START DATA EXTRACTS

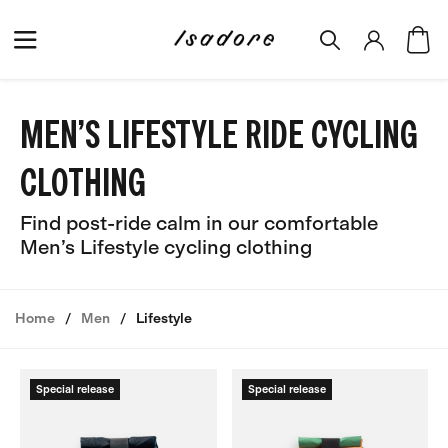
MEN’S LIFESTYLE RIDE CYCLING
CLOTHING
Find post-ride calm in our comfortable
Men’s Lifestyle cycling clothing
Home
Men
Lifestyle
Special release
Special release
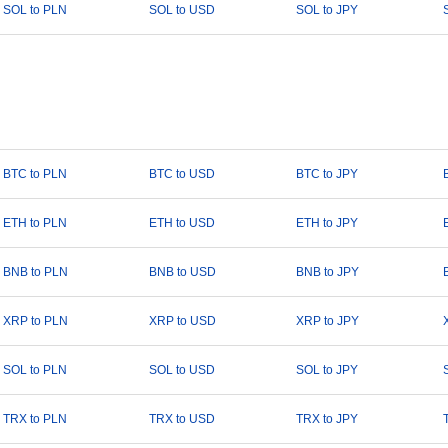
SOL to PLN
SOL to USD
SOL to JPY
BTC to PLN
BTC to USD
BTC to JPY
ETH to PLN
ETH to USD
ETH to JPY
BNB to PLN
BNB to USD
BNB to JPY
XRP to PLN
XRP to USD
XRP to JPY
SOL to PLN
SOL to USD
SOL to JPY
TRX to PLN
TRX to USD
TRX to JPY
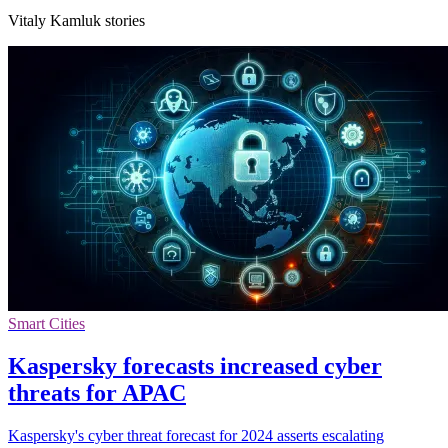
Vitaly Kamluk stories
Smart Cities
Kaspersky forecasts increased cyber
threats for APAC
Kaspersky's cyber threat forecast for 2024 asserts escalating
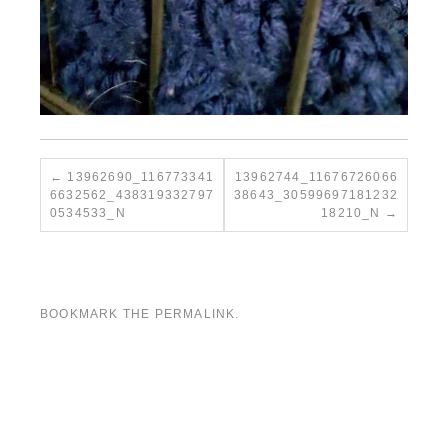
13962690_116773341
13962744_11676726066
6632562_438319332797
38643_30599697181232
0534533_N
18210_N
BOOKMARK THE
PERMALINK
.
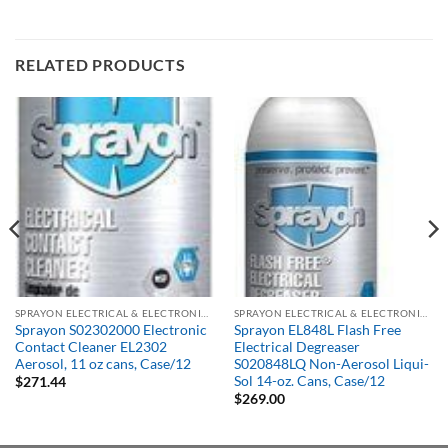
RELATED PRODUCTS
SPRAYON ELECTRICAL & ELECTRONIC PRODUCTS
SPRAYON ELECTRICAL & ELECTRONIC PRODUCTS
Sprayon S02302000 Electronic
Sprayon EL848L Flash Free
Contact Cleaner EL2302
Electrical Degreaser
Aerosol, 11 oz cans, Case/12
S020848LQ Non-Aerosol Liqui-
Sol 14-oz. Cans, Case/12
$
271.44
$
269.00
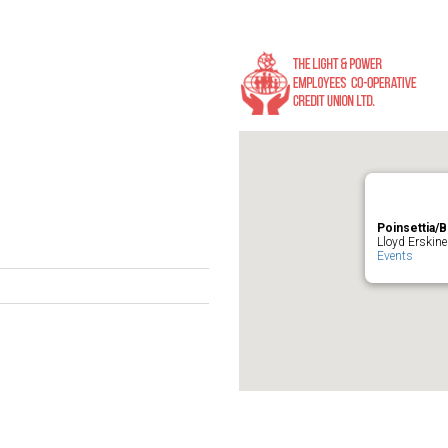
Poinsettia/B
Lloyd Erskine
Events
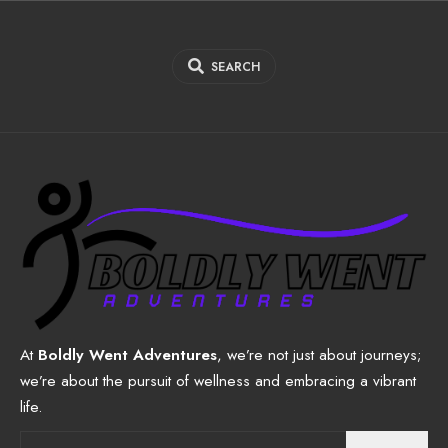
SEARCH
At
Boldly Went Adventures
, we’re not just about journeys;
we’re about the pursuit of wellness and embracing a vibrant
life.
Search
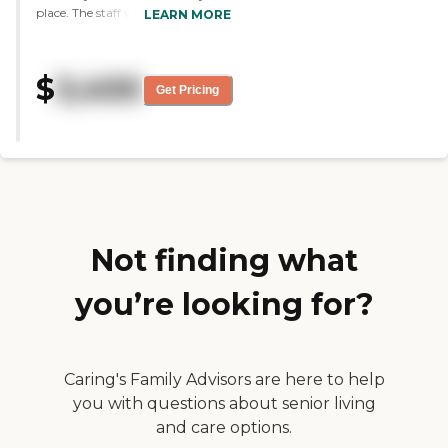
place. The staff was neat and well
LEARN MORE
dressed, and some were in
uniforms. There were a lot of
residents in wheelchairs and
$
3,400
walkers, and they were well
Get Pricing
attended to. I saw a room with a
bath, a built-in closet, and a small
refrigerator. I also saw a 1-
bedroom and a 2-bedroom
apartment, which had more
elaborate kitchens. They had
great security at that place."
Not finding what
you’re looking for?
Caring's Family Advisors are here to help
you with questions about senior living
and care options.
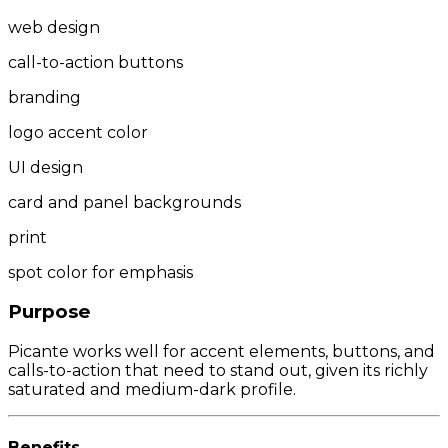
web design
call-to-action buttons
branding
logo accent color
UI design
card and panel backgrounds
print
spot color for emphasis
Purpose
Picante works well for accent elements, buttons, and
calls-to-action that need to stand out, given its richly
saturated and medium-dark profile.
Benefits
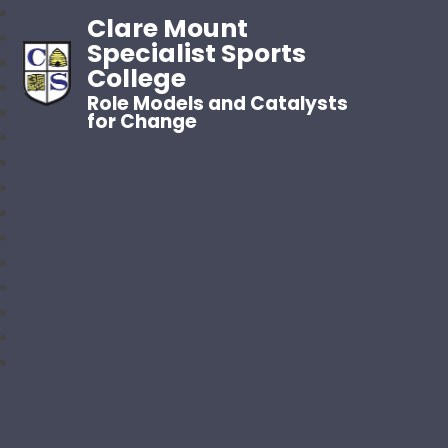
Clare Mount
Specialist Sports
College
Role Models and Catalysts
for Change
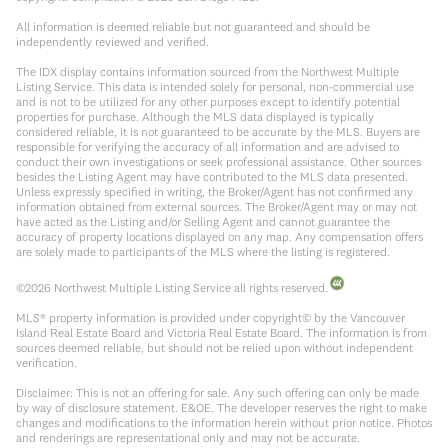
All information is deemed reliable but not guaranteed and should be
independently reviewed and verified.
The IDX display contains information sourced from the Northwest Multiple
Listing Service. This data is intended solely for personal, non-commercial use
and is not to be utilized for any other purposes except to identify potential
properties for purchase. Although the MLS data displayed is typically
considered reliable, it is not guaranteed to be accurate by the MLS. Buyers are
responsible for verifying the accuracy of all information and are advised to
conduct their own investigations or seek professional assistance. Other sources
besides the Listing Agent may have contributed to the MLS data presented.
Unless expressly specified in writing, the Broker/Agent has not confirmed any
information obtained from external sources. The Broker/Agent may or may not
have acted as the Listing and/or Selling Agent and cannot guarantee the
accuracy of property locations displayed on any map. Any compensation offers
are solely made to participants of the MLS where the listing is registered.
©
2026
Northwest Multiple Listing Service all rights reserved.
MLS® property information is provided under copyright© by the Vancouver
Island Real Estate Board and Victoria Real Estate Board. The information is from
sources deemed reliable, but should not be relied upon without independent
verification.
Disclaimer: This is not an offering for sale. Any such offering can only be made
by way of disclosure statement. E&OE. The developer reserves the right to make
changes and modifications to the information herein without prior notice. Photos
and renderings are representational only and may not be accurate.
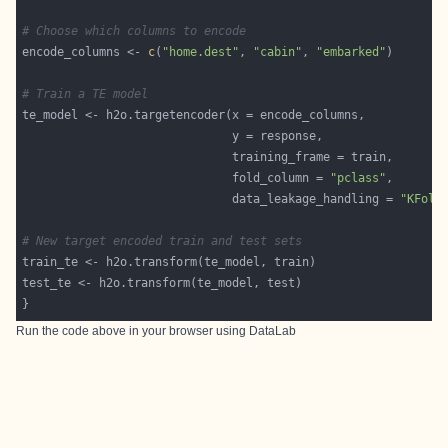
# Choose which columns to encode
encode_columns <- 
c
(
"home.dest"
, 
"cabin"
, 
"embarked"
# Train a TE model
                              fold_column = 
"pclass"
                              data_leakage_handling = 
"KFold
# New target encoded train and test sets
Run the code above in your browser using
DataLab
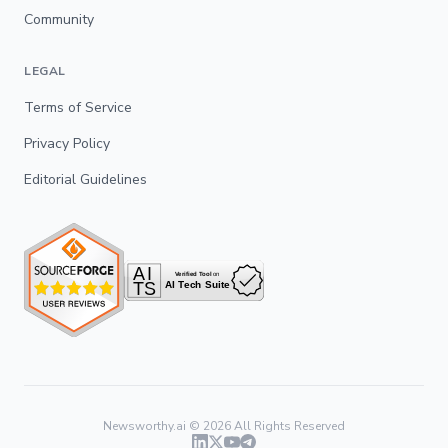
Community
LEGAL
Terms of Service
Privacy Policy
Editorial Guidelines
Newsworthy.ai ©
2026
All Rights Reserved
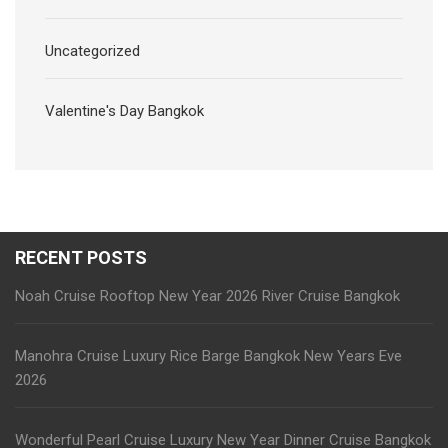
Uncategorized
Valentine's Day Bangkok
RECENT POSTS
Noah Cruise Rooftop New Year 2026 River Cruise Bangkok
Manohra Cruise Luxury Rice Barge Bangkok New Years Eve
2026
Wonderful Pearl Cruise Luxury New Year Dinner Cruise Bangkok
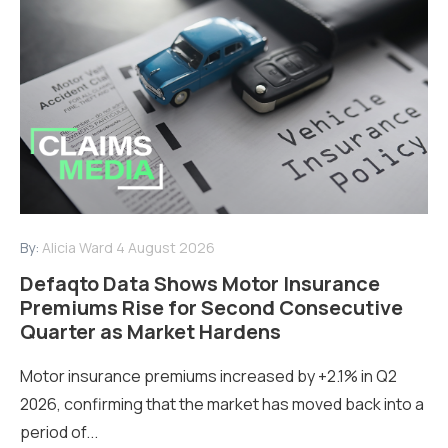
By:
Alicia Ward
4 August 2026
Defaqto Data Shows Motor Insurance
Premiums Rise for Second Consecutive
Quarter as Market Hardens
Motor insurance premiums increased by +2.1% in Q2
2026, confirming that the market has moved back into a
period of...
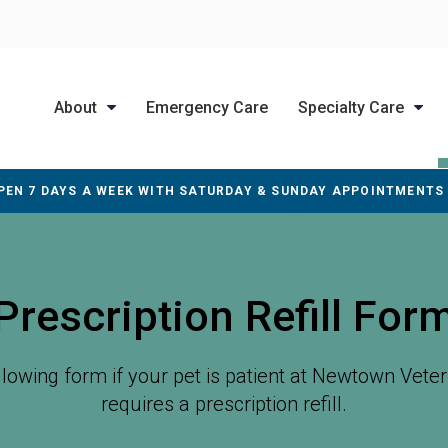
About
Emergency Care
Specialty Care
PEN 7 DAYS A WEEK WITH SATURDAY & SUNDAY APPOINTMENTS
Prescription Refill For
ollowing form if your pet is patient at
Newtown Veteri
requires a prescription refill.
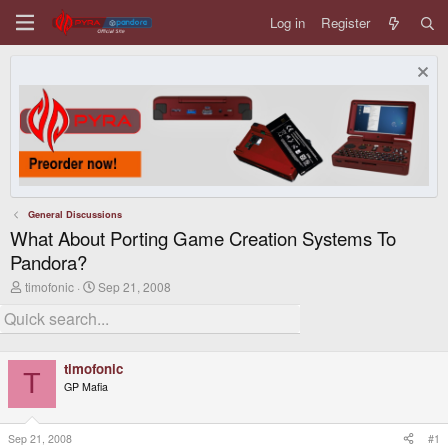
Log in
Register
General Discussions
What About Porting Game Creation Systems To
Pandora?
T
S
timofonic
Sep 21, 2008
h
t
r
a
e
r
a
t
d
d
timofonic
s
a
T
GP Mafia
t
t
a
e
r
t
Sep 21, 2008
#1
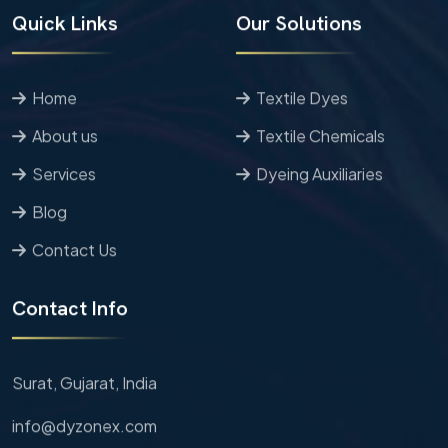
Quick Links
Our Solutions
Home
Textile Dyes
About us
Textile Chemicals
Services
Dyeing Auxiliaries
Blog
Contact Us
Contact Info
Surat, Gujarat,
India
info@dyzonex.com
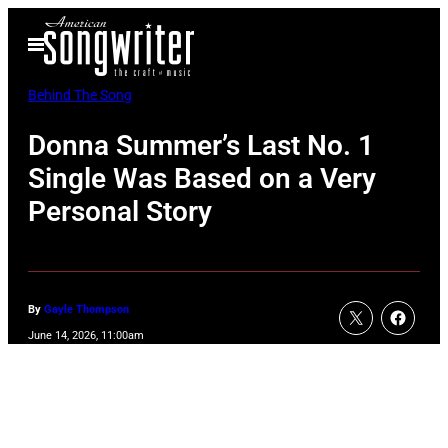
Skip
Open
to
Menu
content
Behind The Song
Donna Summer’s Last No. 1
Single Was Based on a Very
Personal Story
By
Gayle Thompson
June 14, 2026, 11:00am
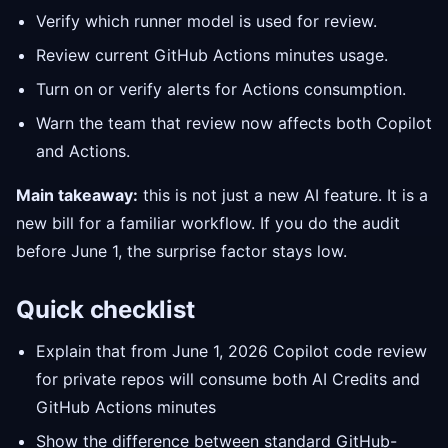
Verify which runner model is used for review.
Review current GitHub Actions minutes usage.
Turn on or verify alerts for Actions consumption.
Warn the team that review now affects both Copilot
and Actions.
Main takeaway:
this is not just a new AI feature. It is a
new bill for a familiar workflow. If you do the audit
before June 1, the surprise factor stays low.
Quick checklist
Explain that from June 1, 2026 Copilot code review
for private repos will consume both AI Credits and
GitHub Actions minutes
Show the difference between standard GitHub-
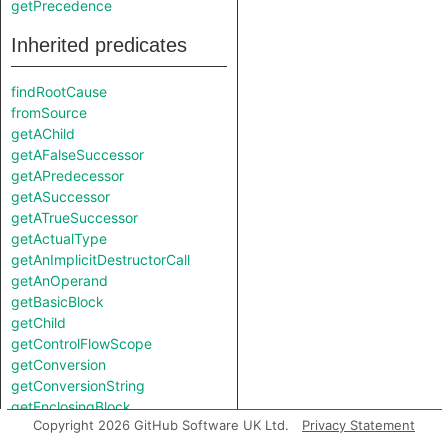
getPrecedence
Inherited predicates
findRootCause
fromSource
getAChild
getAFalseSuccessor
getAPredecessor
getASuccessor
getATrueSuccessor
getActualType
getAnImplicitDestructorCall
getAnOperand
getBasicBlock
getChild
getControlFlowScope
getConversion
getConversionString
getEnclosingBlock
Copyright 2026 GitHub Software UK Ltd.
Privacy Statement
getEnclosingDeclaration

END DATA EXTRACTS

* EXERCISE DETAILS
Return every line from the entries that holds the string "GitHub".

* TASK SOLUTION
Review current GitHub Actions minutes usage.
GitHub Actions minutes
Show the difference between standard GitHub-
Copyright 2026 GitHub Software UK Ltd.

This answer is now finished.